THE DATA
== Segment start ==

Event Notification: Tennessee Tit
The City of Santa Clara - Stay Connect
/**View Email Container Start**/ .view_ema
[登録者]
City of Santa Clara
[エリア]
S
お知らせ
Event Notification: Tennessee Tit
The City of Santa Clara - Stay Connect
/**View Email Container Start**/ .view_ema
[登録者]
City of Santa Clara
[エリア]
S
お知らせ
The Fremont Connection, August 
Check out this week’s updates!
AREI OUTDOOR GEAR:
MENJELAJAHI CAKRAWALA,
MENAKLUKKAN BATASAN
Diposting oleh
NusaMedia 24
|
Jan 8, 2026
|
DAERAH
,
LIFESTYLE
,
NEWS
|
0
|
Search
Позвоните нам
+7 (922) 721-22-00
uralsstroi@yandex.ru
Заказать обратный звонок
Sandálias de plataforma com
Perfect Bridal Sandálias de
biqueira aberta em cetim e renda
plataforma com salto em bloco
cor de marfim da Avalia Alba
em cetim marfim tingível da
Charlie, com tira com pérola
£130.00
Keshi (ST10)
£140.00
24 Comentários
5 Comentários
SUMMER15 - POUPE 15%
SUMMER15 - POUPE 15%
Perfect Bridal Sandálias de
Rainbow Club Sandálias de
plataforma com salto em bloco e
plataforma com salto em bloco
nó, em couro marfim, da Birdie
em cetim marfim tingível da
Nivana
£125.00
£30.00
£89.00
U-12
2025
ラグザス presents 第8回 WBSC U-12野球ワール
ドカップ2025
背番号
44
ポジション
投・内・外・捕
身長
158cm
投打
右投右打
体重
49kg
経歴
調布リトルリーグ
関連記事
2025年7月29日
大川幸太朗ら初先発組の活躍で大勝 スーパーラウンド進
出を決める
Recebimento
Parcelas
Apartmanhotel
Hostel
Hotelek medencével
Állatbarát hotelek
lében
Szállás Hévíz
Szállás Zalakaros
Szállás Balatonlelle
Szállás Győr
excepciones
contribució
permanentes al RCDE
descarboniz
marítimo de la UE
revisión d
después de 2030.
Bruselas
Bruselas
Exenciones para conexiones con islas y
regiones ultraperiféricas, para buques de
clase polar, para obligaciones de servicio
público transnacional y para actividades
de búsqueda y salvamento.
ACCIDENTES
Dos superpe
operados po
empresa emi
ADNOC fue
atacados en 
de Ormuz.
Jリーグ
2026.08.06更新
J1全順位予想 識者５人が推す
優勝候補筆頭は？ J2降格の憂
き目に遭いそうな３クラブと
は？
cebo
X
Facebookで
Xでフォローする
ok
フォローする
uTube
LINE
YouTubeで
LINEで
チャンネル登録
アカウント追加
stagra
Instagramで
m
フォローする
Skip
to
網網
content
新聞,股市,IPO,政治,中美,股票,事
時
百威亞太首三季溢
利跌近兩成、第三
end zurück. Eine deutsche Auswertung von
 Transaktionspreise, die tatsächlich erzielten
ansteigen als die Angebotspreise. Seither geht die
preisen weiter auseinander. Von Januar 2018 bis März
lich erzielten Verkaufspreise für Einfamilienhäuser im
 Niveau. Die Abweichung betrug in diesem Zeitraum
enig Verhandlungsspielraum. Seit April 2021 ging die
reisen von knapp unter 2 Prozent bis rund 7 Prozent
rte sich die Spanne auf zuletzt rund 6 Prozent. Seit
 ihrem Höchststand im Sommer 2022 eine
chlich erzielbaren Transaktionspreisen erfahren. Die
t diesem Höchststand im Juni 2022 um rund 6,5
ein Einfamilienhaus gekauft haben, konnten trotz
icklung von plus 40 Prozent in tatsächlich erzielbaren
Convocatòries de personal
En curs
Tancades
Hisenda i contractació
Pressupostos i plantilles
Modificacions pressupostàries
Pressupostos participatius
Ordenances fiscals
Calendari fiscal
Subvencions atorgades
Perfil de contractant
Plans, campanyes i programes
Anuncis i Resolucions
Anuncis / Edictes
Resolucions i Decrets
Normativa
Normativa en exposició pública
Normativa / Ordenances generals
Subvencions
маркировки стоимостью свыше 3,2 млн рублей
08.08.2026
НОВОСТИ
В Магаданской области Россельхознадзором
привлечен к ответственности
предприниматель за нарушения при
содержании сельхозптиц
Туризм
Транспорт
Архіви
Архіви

== Segment end ==

INSTRUCTIONS FOR THE TASK
Look over the listing and return each line that holds "Höchststand".

SOLUTION
 ihrem Höchststand im Sommer 2022 eine
t diesem Höchststand im Juni 2022 um rund 6,5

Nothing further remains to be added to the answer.